#### DATASET ENTRIES
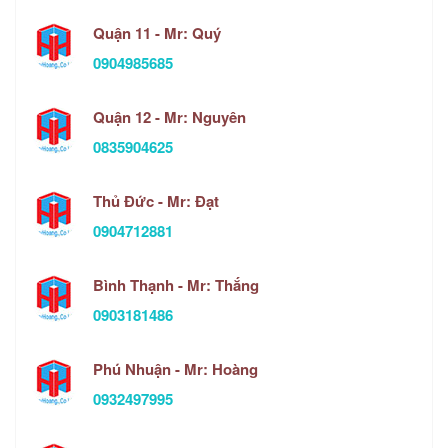
Quận 11 - Mr: Quý
0904985685
Quận 12 - Mr: Nguyên
0835904625
Thủ Đức - Mr: Đạt
0904712881
Bình Thạnh - Mr: Thắng
0903181486
Phú Nhuận - Mr: Hoàng
0932497995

#### INSTRUCTIONS TO FOLLOW
Reproduce exactly the line containing "Quận 12 - Mr: Nguyên" and every line after it through the end of the records above, and nothing else.

#### RESULT
Quận 12 - Mr: Nguyên
0835904625
Thủ Đức - Mr: Đạt
0904712881
Bình Thạnh - Mr: Thắng
0903181486
Phú Nhuận - Mr: Hoàng
0932497995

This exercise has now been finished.